Clinical course and laboratory data. ANC, absolute neutrophil count; CLDM, clindamycin; CRP, C-reactive protein; FMOX, flomoxef sodium; G-CSF, granulocyte colony-stimulating factor; IVIG, i.v. immunoglobulin; MEPM, meropenem trihydrate.
Discussion
We encountered a patient with autoimmune neutropenia who developed KS clinical symptoms rapidly after receiving G-CSF treatment. Furthermore, he needed to undergo PE therapy for resistance to additional IVIG treatment. Functionally activated neutrophils are known to increase in number, and transient infiltration of neutrophils was identified in the early stage of KS.2 Elevated neutrophil counts are associated with the development of coronary artery lesions, but early neutropenia within 10 days of illness is reported to be associated with CAA formation. The significance of neutrophils in KS has not been fully elucidated.5 Inflammation associated with KS initially involves elevation of the levels of various cytokines such as interleukin (IL)-1β, IL-6, and tumor necrosis factor-α (TNF-α), and G-CSF may also play an important role in the acute phase of KS.6,7
The G-CSF treatment has also been associated with flares in patients with Felty's syndrome or other autoimmune diseases such as systemic lupus erythematosus.8 Autoimmune neutropenia is likely to have a relatively benign course, but G-CSF treatment is indicated in some children in whom severe infections occur.
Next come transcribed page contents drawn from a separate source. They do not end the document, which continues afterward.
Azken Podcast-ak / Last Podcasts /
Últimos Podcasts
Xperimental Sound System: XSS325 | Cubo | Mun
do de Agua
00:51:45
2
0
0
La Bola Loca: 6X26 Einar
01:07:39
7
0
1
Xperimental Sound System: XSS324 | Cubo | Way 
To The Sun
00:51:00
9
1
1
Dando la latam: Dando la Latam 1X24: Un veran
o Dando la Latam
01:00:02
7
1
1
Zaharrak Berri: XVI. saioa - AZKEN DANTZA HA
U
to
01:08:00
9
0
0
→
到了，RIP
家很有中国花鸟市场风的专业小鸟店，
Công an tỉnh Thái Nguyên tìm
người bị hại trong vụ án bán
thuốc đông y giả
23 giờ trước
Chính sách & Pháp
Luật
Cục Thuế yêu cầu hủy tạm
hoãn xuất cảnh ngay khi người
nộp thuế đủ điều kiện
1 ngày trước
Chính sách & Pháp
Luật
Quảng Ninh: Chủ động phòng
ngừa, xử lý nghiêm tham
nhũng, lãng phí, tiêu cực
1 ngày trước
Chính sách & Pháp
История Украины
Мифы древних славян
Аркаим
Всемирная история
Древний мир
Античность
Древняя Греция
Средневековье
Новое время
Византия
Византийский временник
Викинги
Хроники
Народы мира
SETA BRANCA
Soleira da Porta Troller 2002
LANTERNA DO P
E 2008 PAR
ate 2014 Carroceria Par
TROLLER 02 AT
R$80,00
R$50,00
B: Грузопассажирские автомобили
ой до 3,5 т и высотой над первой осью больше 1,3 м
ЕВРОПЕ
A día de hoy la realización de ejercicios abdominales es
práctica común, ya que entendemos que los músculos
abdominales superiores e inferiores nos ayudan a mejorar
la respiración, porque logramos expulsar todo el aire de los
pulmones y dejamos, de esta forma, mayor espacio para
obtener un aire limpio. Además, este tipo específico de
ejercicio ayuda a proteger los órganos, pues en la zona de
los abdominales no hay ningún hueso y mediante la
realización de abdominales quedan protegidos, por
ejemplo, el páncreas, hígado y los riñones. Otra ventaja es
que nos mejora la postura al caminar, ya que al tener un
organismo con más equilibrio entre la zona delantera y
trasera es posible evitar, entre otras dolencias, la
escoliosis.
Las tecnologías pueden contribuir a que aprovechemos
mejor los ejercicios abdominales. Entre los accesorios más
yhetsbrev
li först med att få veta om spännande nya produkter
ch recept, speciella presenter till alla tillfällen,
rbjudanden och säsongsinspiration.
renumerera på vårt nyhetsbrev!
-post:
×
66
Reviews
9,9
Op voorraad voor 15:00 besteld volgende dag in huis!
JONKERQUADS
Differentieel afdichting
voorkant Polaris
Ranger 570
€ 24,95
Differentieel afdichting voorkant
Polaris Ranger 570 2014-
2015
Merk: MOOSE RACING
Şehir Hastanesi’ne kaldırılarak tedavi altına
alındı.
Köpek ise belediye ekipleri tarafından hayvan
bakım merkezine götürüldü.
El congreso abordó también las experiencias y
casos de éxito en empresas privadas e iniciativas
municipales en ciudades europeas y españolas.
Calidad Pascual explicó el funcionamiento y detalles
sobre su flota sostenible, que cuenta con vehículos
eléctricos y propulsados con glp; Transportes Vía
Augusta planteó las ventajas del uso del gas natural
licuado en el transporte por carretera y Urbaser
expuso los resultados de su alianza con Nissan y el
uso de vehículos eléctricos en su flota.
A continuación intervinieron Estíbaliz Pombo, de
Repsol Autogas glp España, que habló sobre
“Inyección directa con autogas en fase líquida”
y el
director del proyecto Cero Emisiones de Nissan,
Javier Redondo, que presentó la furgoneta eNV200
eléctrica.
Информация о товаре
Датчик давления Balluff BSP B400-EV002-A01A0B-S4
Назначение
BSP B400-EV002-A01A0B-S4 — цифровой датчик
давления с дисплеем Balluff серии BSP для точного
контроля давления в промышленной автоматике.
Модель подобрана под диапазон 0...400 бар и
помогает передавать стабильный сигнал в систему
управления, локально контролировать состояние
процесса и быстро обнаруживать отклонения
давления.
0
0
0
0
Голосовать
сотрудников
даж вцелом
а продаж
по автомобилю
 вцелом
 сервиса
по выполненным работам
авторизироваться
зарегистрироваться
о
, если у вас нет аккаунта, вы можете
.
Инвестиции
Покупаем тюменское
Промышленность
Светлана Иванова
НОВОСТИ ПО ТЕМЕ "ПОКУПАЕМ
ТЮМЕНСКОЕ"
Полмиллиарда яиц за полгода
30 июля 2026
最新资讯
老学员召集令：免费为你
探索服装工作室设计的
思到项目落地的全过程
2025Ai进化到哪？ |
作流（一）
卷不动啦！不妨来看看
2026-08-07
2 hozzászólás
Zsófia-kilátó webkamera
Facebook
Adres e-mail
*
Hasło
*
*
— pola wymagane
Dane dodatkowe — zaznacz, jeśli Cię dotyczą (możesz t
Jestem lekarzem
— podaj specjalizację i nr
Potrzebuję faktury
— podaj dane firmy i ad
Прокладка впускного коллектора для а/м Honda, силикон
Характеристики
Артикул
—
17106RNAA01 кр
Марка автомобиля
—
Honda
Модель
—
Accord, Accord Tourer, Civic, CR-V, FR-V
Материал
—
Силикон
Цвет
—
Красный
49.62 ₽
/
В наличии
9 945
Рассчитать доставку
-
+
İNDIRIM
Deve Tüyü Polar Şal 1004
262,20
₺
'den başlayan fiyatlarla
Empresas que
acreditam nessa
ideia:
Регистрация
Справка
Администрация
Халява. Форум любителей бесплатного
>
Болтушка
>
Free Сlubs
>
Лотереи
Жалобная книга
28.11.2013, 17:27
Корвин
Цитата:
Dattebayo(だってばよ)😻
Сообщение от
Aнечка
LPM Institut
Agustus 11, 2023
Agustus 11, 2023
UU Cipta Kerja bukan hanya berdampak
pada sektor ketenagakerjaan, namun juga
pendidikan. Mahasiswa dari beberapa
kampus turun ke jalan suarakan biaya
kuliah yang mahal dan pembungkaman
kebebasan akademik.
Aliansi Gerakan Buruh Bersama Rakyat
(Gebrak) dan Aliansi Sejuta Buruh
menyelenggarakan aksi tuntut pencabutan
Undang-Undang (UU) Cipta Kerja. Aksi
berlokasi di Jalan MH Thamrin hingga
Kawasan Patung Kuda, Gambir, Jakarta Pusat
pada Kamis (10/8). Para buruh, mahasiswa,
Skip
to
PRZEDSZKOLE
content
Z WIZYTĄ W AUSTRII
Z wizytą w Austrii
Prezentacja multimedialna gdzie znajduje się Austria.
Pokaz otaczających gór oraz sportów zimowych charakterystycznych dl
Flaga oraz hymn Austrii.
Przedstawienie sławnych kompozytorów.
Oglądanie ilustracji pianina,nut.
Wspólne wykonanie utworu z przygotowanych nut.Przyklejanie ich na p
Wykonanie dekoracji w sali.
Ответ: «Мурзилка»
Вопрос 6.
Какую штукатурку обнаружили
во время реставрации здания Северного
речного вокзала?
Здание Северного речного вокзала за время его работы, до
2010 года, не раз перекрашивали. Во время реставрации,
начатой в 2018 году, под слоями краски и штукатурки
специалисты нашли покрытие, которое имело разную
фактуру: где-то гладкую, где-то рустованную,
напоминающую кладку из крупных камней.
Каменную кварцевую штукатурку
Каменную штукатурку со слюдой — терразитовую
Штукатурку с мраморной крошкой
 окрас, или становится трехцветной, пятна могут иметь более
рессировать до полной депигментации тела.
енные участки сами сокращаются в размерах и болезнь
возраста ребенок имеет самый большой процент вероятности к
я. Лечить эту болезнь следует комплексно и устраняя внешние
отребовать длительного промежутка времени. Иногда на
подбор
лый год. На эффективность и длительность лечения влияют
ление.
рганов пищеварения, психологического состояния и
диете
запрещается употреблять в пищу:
G-CSF has been identified as a glycoprotein that stimulates the production and functional activation of neutrophils, and modulates the function and activity of matured neutrophils including production of chemokines, phagocytosis and cell surface receptor expression.9 Activated neutrophils have been reported to induce organ damage by tissue infiltration and release of pro-inflammatory cytokines.9 G-CSF treatment also induces excessive migration or activation of neutrophils and induces monocyte or macrophage production, which would promote vascular permeability.9 KS patients, however, who present with only fever and cervical lymphadenopathy at admission have been reported to have an increased risk of additional IVIG treatment and of developing CAA.10 Therefore it is possible that the present case may have been due to the natural course of the KS itself, but G-CSF treatment may have potentially contributed to the severity of KS inflammation. In light of these considerations, we suggest that G-CSF treatment might be involved in the onset mechanism of KS clinical symptoms.
The present case raises concerns about the potential complication of G-CSF treatment in children with autoimmune neutropenia. Pediatricians should be aware of this risk and ensure careful clinical observation when using G-CSF treatment in children with autoimmune neutropenia complicated with severe or recurrent infections.